Below are my reflections on the first flight. For more actual play reports, you should check out Adept Play.
After the opening of Christmas presents, my daughter (home from college) and I sat down to play our first trial run of Cold Soldier. Not your typical holiday fare, but the mulled wine in my glass helped to keep me in the holiday spirit during play.
Given that this was our first stab at Cold Soldier, we were trying to get a feel of the game and the mechanics, and I was especially trying to get a sense of the “logic” behind the rules--to get a sense, for example, of what it means for a card in play to get moved into the Master’s or the Soldier’s hole.
We set the game in the present. I took on the role of the Cold Soldier, who was a military paratrooper killed in combat, but whose death was accidental--the result of a parachute malfunction, which meant that I died at the very moment my boots hit the ground. My weapon became, appropriately, the “Kiss of Vertigo.” The Master was a one-eyed restaurateur who was a weird combination of Plankton from Sponge Bob and Albert Spika from The Cook, the Thief, His Wife, and Her Lover. There was some humor in the Master, but it was tempered by an underlying grimness.
Some issues and questions that emerged from our play:
If the Cold Soldier succeeds at the task, there is a narrative benefit for the Master (the GM gets to narrate the outcome), but there is not, at that point, any mechanical payoff or cost for either player. This makes that result different than the other two possibilities: If the Soldier fails at the task, he loses a card from his hole. And resisting the Master’s order also requires discarding a card from the hole. In other words, failure and resistance both require a loss for the Soldier. Oddly, a success can mean no card benefit for the Master, even though the Master had his order successfully carried out.
Consider these two sequence:
Sequence #1: The Cold Soldier starts to pursue the Master’s plan and, off the bat, draws a high card. The Soldier allows the success to stand, so neither Master nor Soldier ultimately gets a card.

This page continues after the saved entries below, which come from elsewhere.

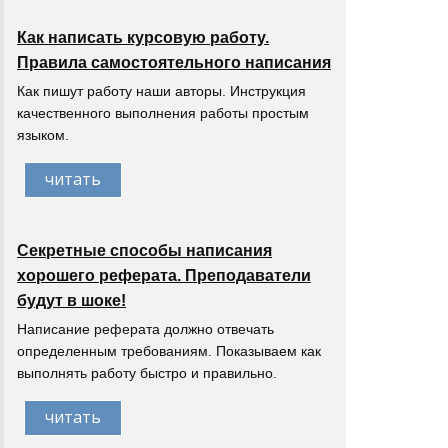
Как написать курсовую работу.
Правила самостоятельного написания
Как пишут работу наши авторы. Инструкция
качественного выполнения работы простым
языком.
читать
Секретные способы написания
хорошего реферата. Преподаватели
будут в шоке!
Написание реферата должно отвечать
определенным требованиям. Показываем как
выполнять работу быстро и правильно.
читать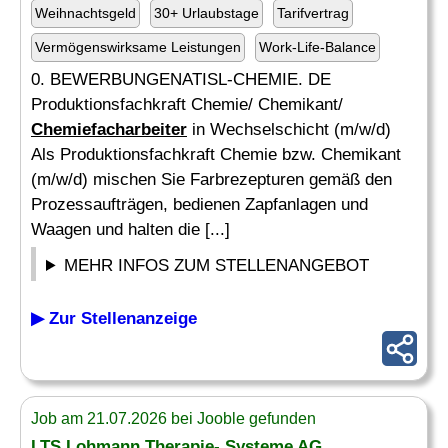
Weihnachtsgeld
30+ Urlaubstage
Tarifvertrag
Vermögenswirksame Leistungen
Work-Life-Balance
0. BEWERBUNGENATISL-CHEMIE. DE
Produktionsfachkraft Chemie/ Chemikant/
Chemiefacharbeiter
in Wechselschicht (m/w/d)
Als Produktionsfachkraft Chemie bzw. Chemikant
(m/w/d) mischen Sie Farbrezepturen gemäß den
Prozessaufträgen, bedienen Zapfanlagen und
Waagen und halten die [...]
MEHR INFOS ZUM STELLENANGEBOT
▶ Zur Stellenanzeige
Job am 21.07.2026 bei Jooble gefunden
LTS Lohmann Therapie- Systeme AG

Sequence #2: The Cold Soldier starts to pursue the Master’s plan, but draws a low card. So the Soldier activates a memory, gets that card for his hole, and then draws a success, which he allows to stand. So the Soldier ends up with a card in his hole and the Master strikes out card-wise (though he does get to monologue).

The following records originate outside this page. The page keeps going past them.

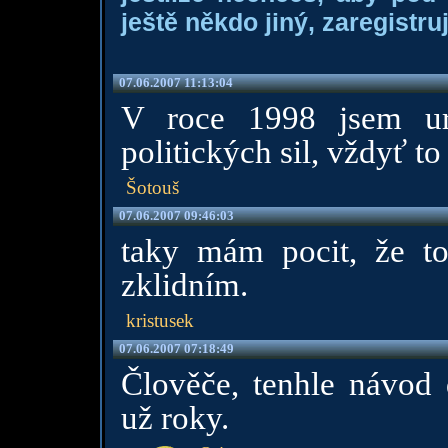
ještě někdo jiný, zaregistruj
07.06.2007 11:13:04
V roce 1998 jsem urči
politických sil, vždyť to 
Šotouš
07.06.2007 09:46:03
taky mám pocit, že t
zklidním.
kristusek
07.06.2007 07:18:49
Člověče, tenhle návod 
už roky.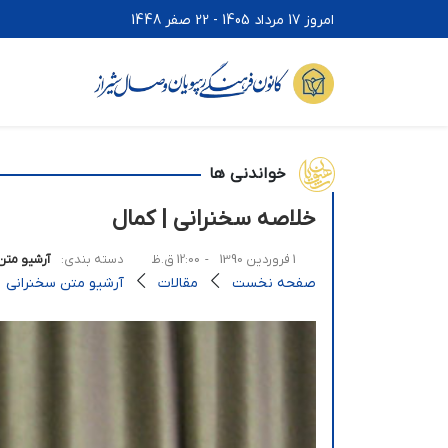
امروز 17 مرداد 1405 - 22 صفر 1448
خواندنی ها
خلاصه سخنرانی | کمال
1 فروردین 1390
- 12:00 ق.ظ
دسته بندی:
آرشیو متن
صفحه نخست
مقالات
آرشیو متن سخنرانی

We were considering this revision to the game rules:
If the Soldier succeeds in the task, the GM gets to narrate as usual, but the Master also gets to choose a card remaining in play for his hole (an advantage for having his task accomplished), and the Master in turn gives the Soldier a card from his hole (a “reward” from the Master).
This rule revision would give the Soldier an added motive for carrying out the Master’s orders: Not only does he avoid the cost of failure, but he gets a card. However, this revision also might be giving the Soldier a reason to resist or fail, because he doesn’t want to give the Master an opportunity to choose a card in play. So the Soldier might be considering whether it is better to give up a card from his hole, or whether it would be better to retain that hole-card and get another one, but at the expense of allowing the master to choose one of those cards in play.
In our game, the Soldier and Master were not previously acquainted: The idea was that the Master was taking advantage of a fresh corpse to be his tool. If we play again, we are thinking it would be preferable to have a pre-existing connection of some sort between the two. This wouldn’t need to be a friendship or family connection, but some acquaintance would have added to the drama during play.
One final note to self (as well as to other players): If you are the Soldier, you should start off play considering the specific stakes available to you the end game. This will give you an added edge and pathos to the memories you recall during play, and it will make the endgame more satisfying. In our game, I was too focused on simply trying to construct a memory using an element from the scene, and I wasn’t thinking ahead to how I could combine these memories into a compelling narrative that would contribute to the stake of the endgame.
On the flip side, if you are the Master, keep your agenda squarely in mind. It helps if you have a solid sense of the repellent goal you are trying to accomplish, and you should use the scenes to build and add layers to this goal through the framing and description of the scenes.